■ What is required:
When you return the data, keep every line exactly as it is and leave out the pictures.

■ Data extracts:
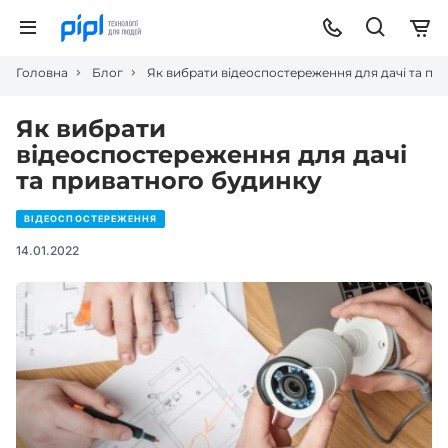
Головна
Блог
Як вибрати відеоспостереження для дачі та пр
Як вибрати
відеоспостереження для дачі
та приватного будинку
ВІДЕОСПОСТЕРЕЖЕННЯ
14.01.2022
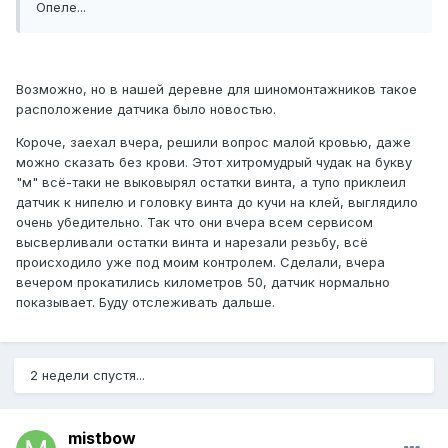
Опеле...
Возможно, но в нашей деревне для шиномонтажников такое
расположение датчика было новостью.
Короче, заехал вчера, решили вопрос малой кровью, даже
можно сказать без крови. Этот хитромудрый чудак на букву
"м" всё-таки не выковырял остатки винта, а тупо приклеил
датчик к нипелю и головку винта до кучи на клей, выглядило
очень убедительно. Так что они вчера всем сервисом
высверливали остатки винта и нарезали резьбу, всё
происходило уже под моим контролем. Сделали, вчера
вечером прокатились километров 50, датчик нормально
показывает. Буду отслеживать дальше.
2 недели спустя...
mistbow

■ Solved exercise:
Головна
Блог
Як вибрати відеоспостереження для дачі та пр
Як вибрати
відеоспостереження для дачі
та приватного будинку
ВІДЕОСПОСТЕРЕЖЕННЯ
14.01.2022
Опеле...
Возможно, но в нашей деревне для шиномонтажников такое
расположение датчика было новостью.
Короче, заехал вчера, решили вопрос малой кровью, даже
можно сказать без крови. Этот хитромудрый чудак на букву
"м" всё-таки не выковырял остатки винта, а тупо приклеил
датчик к нипелю и головку винта до кучи на клей, выглядило
очень убедительно. Так что они вчера всем сервисом
высверливали остатки винта и нарезали резьбу, всё
происходило уже под моим контролем. Сделали, вчера
вечером прокатились километров 50, датчик нормально
показывает. Буду отслеживать дальше.
2 недели спустя...
mistbow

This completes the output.